Work required
Examine the entries and show every line in which the word "Mount" is found.

--*--

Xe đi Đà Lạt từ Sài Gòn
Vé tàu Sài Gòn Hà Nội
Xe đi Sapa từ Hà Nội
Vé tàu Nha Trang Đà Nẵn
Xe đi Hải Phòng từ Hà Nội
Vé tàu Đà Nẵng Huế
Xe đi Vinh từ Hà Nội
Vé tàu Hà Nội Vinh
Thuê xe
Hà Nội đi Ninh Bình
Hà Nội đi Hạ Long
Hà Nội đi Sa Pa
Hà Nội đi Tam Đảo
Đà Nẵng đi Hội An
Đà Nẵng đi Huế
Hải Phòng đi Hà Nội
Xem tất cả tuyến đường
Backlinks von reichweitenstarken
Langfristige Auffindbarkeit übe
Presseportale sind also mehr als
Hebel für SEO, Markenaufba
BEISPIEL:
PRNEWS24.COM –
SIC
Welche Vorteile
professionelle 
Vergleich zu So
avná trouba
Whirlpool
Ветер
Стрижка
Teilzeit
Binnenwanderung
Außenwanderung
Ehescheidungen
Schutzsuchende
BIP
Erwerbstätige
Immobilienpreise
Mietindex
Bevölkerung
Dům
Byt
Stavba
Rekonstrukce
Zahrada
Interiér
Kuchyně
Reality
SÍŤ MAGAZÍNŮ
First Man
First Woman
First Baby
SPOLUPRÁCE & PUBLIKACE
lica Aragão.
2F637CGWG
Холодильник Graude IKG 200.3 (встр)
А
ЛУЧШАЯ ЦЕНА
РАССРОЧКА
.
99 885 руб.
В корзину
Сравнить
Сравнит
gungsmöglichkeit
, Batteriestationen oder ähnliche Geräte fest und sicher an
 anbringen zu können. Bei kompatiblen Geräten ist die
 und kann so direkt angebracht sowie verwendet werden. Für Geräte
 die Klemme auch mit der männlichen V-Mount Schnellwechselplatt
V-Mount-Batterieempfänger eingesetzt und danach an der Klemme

--*--

Written solution
 die Klemme auch mit der männlichen V-Mount Schnellwechselplatt
V-Mount-Batterieempfänger eingesetzt und danach an der Klemme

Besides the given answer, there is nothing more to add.